■ Data
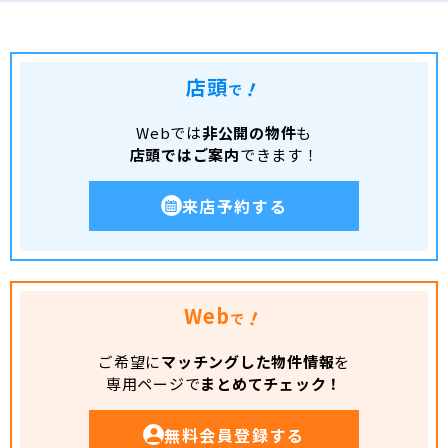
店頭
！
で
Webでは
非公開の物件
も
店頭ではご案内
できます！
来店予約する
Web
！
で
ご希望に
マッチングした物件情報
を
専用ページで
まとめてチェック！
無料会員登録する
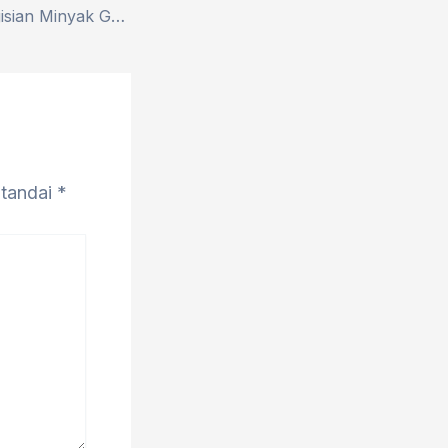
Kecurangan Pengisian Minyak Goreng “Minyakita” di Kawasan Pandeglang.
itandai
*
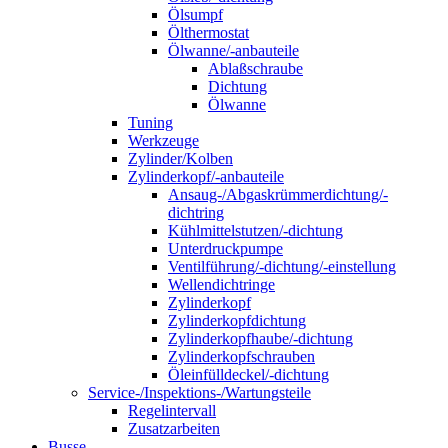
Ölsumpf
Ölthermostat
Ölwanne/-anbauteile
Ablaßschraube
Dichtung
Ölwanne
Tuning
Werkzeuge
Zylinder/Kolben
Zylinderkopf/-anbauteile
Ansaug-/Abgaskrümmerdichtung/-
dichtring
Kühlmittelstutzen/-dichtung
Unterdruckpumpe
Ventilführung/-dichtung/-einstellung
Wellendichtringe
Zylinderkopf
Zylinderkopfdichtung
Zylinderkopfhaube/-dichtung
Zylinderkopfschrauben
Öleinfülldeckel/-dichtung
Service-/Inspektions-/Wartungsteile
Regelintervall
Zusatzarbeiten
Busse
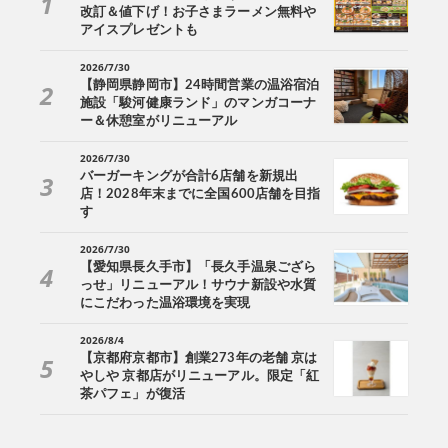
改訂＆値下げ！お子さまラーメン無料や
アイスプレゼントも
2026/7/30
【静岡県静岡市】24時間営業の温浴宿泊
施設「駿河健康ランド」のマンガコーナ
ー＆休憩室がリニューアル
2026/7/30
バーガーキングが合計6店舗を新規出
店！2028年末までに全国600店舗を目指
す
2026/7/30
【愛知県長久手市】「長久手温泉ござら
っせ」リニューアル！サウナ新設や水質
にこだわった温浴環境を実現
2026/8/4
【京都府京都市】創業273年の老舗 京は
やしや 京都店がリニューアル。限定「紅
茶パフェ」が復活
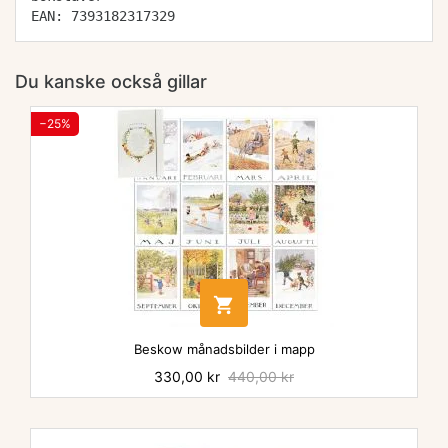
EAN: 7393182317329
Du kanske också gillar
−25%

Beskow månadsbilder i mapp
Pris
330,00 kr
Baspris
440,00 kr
--
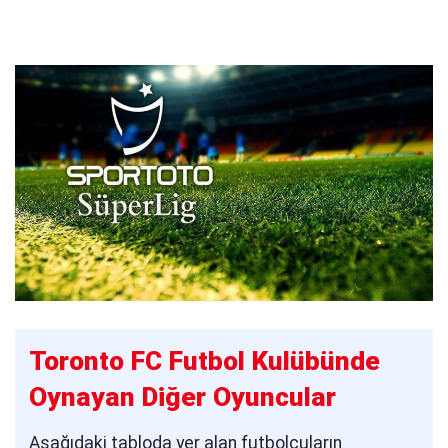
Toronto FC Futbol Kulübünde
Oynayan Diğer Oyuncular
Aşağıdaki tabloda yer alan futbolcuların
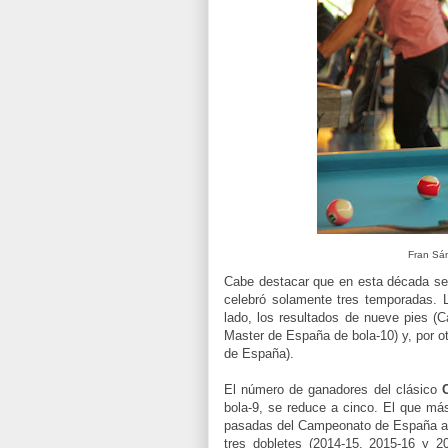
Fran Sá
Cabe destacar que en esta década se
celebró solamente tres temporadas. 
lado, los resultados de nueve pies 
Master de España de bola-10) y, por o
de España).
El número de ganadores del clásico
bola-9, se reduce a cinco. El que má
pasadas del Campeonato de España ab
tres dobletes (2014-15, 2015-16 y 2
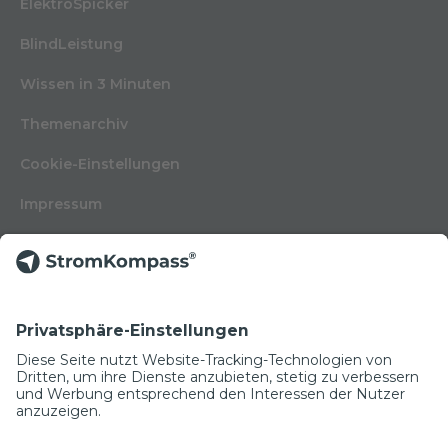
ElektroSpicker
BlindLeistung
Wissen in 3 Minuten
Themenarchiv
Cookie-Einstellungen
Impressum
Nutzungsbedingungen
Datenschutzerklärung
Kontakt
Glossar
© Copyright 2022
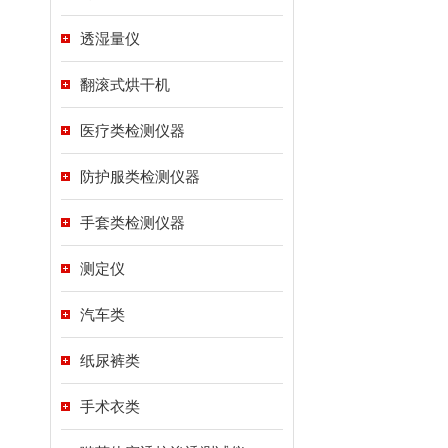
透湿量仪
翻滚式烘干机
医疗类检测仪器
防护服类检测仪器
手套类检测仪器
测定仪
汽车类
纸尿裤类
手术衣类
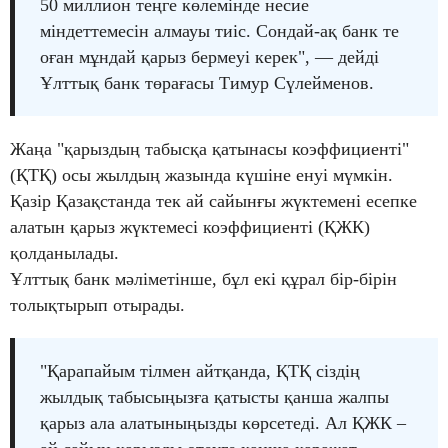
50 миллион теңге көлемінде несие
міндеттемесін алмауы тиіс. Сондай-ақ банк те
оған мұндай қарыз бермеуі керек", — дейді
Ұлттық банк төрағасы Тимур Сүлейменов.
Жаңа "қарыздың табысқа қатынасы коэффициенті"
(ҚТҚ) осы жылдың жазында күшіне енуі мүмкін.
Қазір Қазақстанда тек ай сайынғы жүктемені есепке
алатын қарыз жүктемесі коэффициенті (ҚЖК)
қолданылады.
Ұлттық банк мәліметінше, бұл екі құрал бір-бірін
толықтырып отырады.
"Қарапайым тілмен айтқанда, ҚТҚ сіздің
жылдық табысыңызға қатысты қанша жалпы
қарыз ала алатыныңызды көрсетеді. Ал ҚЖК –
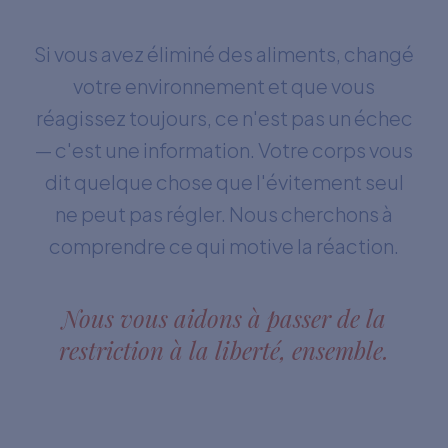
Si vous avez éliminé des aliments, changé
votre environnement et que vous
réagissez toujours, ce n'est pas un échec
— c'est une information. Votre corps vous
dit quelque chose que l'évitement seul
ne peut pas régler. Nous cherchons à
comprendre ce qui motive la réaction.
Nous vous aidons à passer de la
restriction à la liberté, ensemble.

■ Task requirements
From the listing above, output exactly the run of lines that starts with the line containing "(ҚТҚ) осы жылдың жазында күшіне енуі мүмкін." and ends with the line containing "қарыз ала алатыныңызды көрсетеді. Ал ҚЖК –".

■ Task result
(ҚТҚ) осы жылдың жазында күшіне енуі мүмкін.
Қазір Қазақстанда тек ай сайынғы жүктемені есепке
алатын қарыз жүктемесі коэффициенті (ҚЖК)
қолданылады.
Ұлттық банк мәліметінше, бұл екі құрал бір-бірін
толықтырып отырады.
"Қарапайым тілмен айтқанда, ҚТҚ сіздің
жылдық табысыңызға қатысты қанша жалпы
қарыз ала алатыныңызды көрсетеді. Ал ҚЖК –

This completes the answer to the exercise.